• **Records for this exercise**:
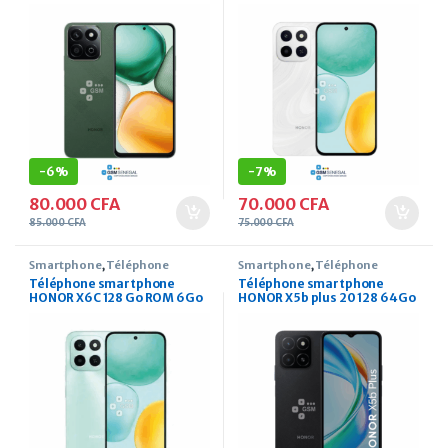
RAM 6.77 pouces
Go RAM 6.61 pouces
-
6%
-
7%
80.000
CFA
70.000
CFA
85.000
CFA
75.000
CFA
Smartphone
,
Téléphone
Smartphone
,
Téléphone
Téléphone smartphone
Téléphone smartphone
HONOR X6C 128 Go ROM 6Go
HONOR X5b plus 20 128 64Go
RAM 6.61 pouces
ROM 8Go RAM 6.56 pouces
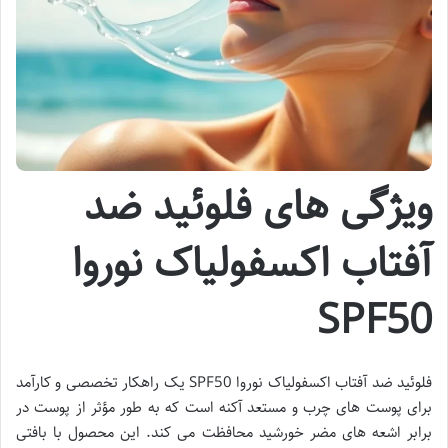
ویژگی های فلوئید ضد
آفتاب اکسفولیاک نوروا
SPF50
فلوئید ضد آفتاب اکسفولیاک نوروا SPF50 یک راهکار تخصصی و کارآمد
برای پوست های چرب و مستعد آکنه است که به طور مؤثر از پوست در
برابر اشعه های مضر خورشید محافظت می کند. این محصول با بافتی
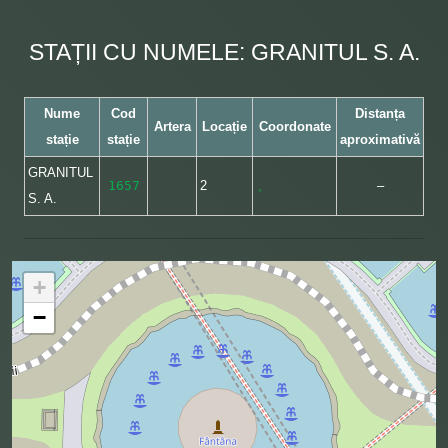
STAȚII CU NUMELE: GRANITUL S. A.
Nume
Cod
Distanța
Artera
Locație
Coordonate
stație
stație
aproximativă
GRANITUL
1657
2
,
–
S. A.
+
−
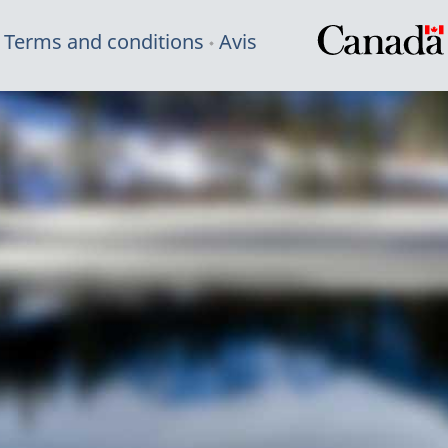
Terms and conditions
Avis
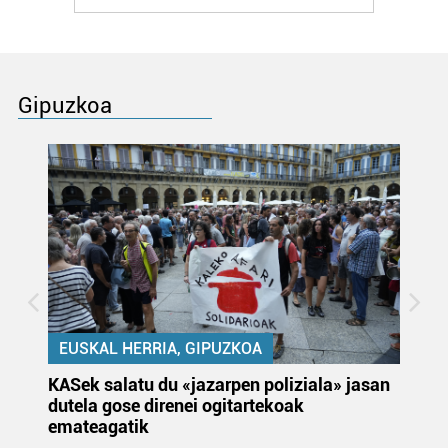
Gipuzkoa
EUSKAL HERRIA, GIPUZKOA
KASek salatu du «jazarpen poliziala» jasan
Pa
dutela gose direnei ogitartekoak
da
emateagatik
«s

--

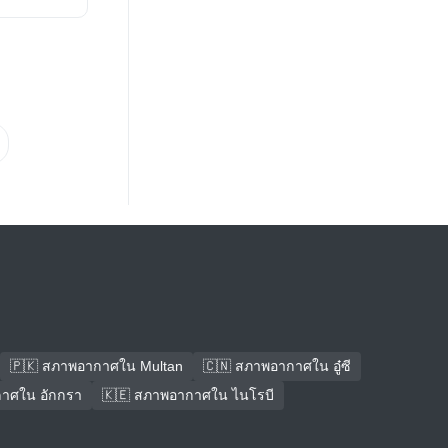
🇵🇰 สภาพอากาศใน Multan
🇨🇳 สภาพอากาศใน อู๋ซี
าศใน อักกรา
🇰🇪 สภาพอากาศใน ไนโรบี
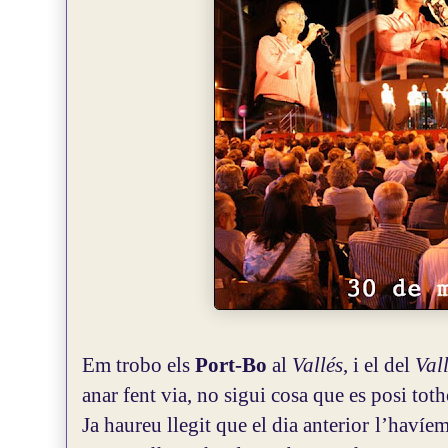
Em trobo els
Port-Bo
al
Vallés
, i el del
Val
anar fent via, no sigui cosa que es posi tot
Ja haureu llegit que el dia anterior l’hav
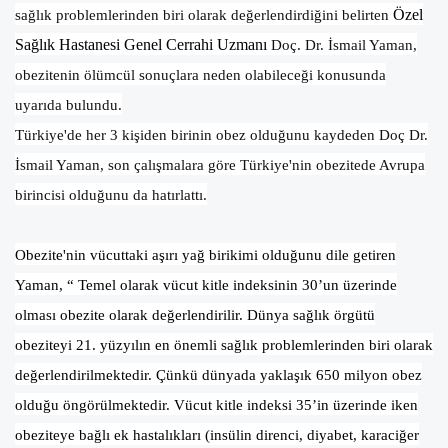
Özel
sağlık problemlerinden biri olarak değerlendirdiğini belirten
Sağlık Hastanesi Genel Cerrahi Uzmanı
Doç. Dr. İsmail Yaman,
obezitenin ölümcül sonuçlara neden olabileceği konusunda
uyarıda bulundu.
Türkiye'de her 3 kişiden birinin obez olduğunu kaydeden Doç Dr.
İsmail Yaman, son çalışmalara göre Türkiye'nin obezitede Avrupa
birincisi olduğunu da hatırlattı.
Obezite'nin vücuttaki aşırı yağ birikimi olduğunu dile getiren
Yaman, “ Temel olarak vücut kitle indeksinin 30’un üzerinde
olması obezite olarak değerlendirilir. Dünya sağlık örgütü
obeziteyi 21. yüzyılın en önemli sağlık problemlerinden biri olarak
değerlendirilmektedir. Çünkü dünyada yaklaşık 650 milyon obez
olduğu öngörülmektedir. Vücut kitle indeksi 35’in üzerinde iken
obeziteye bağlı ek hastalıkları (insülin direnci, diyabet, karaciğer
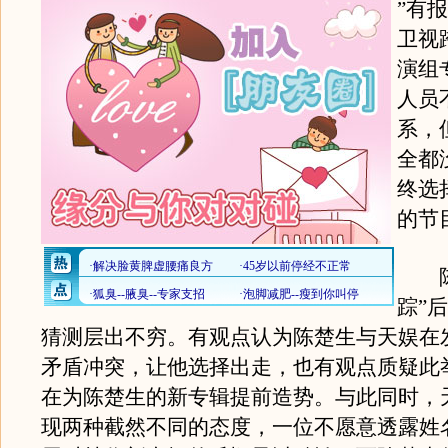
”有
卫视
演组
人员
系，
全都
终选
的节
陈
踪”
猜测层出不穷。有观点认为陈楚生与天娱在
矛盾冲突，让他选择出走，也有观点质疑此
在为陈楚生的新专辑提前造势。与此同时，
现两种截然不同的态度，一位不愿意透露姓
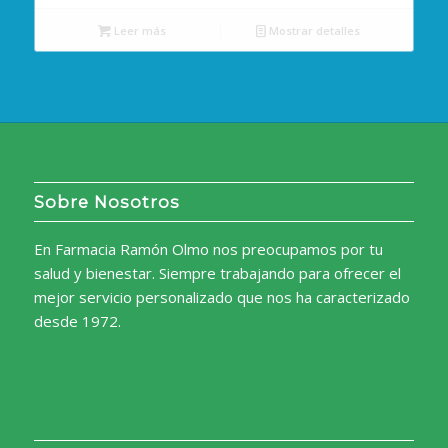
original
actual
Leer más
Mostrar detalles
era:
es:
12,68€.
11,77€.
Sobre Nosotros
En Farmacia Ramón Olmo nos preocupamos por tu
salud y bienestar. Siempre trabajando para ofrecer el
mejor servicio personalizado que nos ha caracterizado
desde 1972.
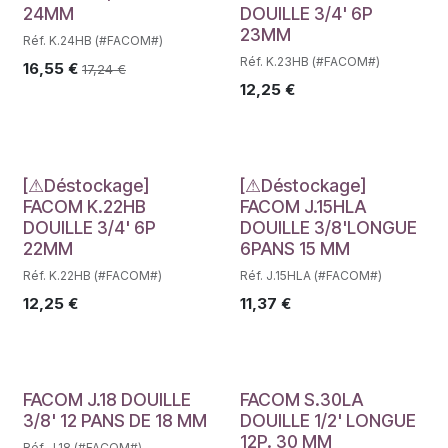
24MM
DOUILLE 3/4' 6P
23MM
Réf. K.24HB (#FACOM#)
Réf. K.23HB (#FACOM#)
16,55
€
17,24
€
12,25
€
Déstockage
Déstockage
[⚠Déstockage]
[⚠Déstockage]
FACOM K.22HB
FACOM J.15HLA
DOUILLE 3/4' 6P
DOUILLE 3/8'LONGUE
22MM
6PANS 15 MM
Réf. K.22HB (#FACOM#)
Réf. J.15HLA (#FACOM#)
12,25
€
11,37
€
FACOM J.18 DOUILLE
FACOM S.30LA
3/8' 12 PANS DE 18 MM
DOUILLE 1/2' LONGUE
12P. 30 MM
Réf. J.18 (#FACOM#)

==

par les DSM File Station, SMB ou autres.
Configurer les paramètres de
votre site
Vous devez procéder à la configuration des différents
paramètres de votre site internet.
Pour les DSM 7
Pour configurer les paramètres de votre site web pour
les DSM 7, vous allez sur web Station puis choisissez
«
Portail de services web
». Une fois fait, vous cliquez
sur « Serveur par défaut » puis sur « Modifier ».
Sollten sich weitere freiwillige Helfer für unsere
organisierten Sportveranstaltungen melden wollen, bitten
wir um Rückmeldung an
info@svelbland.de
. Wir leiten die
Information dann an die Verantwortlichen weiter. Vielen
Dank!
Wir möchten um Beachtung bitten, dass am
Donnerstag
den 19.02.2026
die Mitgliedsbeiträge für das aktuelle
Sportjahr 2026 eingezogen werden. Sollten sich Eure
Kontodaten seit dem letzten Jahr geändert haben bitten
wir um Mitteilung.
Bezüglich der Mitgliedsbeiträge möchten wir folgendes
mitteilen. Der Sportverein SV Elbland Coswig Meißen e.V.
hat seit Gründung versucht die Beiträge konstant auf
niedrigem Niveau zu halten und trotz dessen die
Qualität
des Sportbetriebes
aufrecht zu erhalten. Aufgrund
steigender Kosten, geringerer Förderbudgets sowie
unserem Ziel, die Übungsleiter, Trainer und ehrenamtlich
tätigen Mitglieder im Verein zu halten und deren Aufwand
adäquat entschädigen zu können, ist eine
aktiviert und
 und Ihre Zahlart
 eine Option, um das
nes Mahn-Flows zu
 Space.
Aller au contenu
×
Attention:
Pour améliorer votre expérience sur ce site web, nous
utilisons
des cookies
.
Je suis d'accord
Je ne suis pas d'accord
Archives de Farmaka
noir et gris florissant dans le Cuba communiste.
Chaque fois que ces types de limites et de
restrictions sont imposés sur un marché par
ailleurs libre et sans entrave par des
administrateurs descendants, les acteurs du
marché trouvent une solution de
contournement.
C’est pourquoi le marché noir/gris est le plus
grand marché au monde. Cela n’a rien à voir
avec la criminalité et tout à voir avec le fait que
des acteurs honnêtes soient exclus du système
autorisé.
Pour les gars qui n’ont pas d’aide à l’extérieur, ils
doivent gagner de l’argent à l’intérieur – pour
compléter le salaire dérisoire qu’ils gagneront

• **What you will do**: Since the pictures are not part of the copy, please transcribe only the lines above from the one with "RAM 6.77 pouces" through the one with "برای پوست های", exactly and with both ends.

• **Response below**:
RAM 6.77 pouces
Go RAM 6.61 pouces
-
6%
-
7%
80.000
CFA
70.000
CFA
85.000
CFA
75.000
CFA
Smartphone
,
Téléphone
Smartphone
,
Téléphone
Téléphone smartphone
Téléphone smartphone
HONOR X6C 128 Go ROM 6Go
HONOR X5b plus 20 128 64Go
RAM 6.61 pouces
ROM 8Go RAM 6.56 pouces
ویژگی های فلوئید ضد
آفتاب اکسفولیاک نوروا
SPF50
فلوئید ضد آفتاب اکسفولیاک نوروا SPF50 یک راهکار تخصصی و کارآمد
برای پوست های چرب و مستعد آکنه است که به طور مؤثر از پوست در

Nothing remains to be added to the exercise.